• _Task_: The expected copy holds every entry exactly and none of the pictures.

• _Stored data entries_:
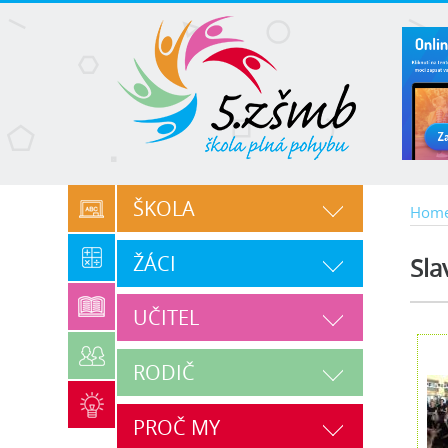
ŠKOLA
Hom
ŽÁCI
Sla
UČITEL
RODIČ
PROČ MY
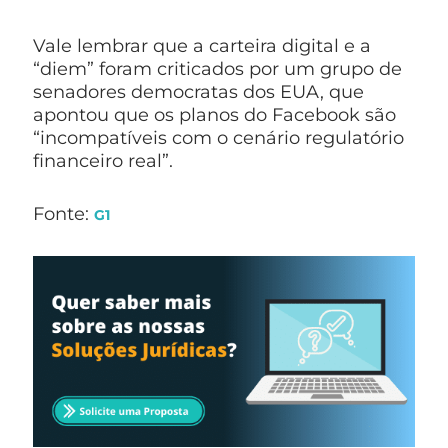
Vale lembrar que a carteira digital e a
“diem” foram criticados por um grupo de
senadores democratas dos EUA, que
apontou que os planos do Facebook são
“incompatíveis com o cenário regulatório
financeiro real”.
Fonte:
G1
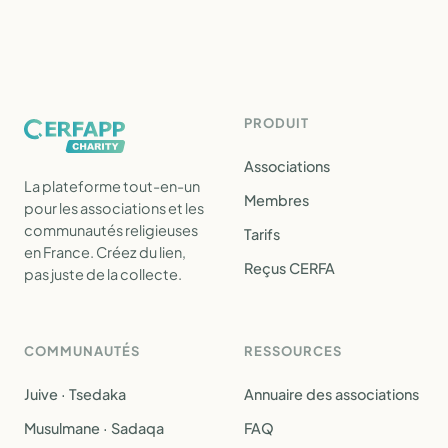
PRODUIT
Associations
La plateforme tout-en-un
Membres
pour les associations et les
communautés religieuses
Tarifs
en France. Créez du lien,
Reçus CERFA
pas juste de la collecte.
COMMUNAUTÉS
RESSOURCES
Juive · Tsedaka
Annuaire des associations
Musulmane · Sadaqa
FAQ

• _Task solution_:
ŠKOLA
Hom
ŽÁCI
Sla
UČITEL
RODIČ
PROČ MY
Vale lembrar que a carteira digital e a
“diem” foram criticados por um grupo de
senadores democratas dos EUA, que
apontou que os planos do Facebook são
“incompatíveis com o cenário regulatório
financeiro real”.
Fonte:
G1
PRODUIT
Associations
La plateforme tout-en-un
Membres
pour les associations et les
communautés religieuses
Tarifs
en France. Créez du lien,
Reçus CERFA
pas juste de la collecte.
COMMUNAUTÉS
RESSOURCES
Juive · Tsedaka
Annuaire des associations
Musulmane · Sadaqa
FAQ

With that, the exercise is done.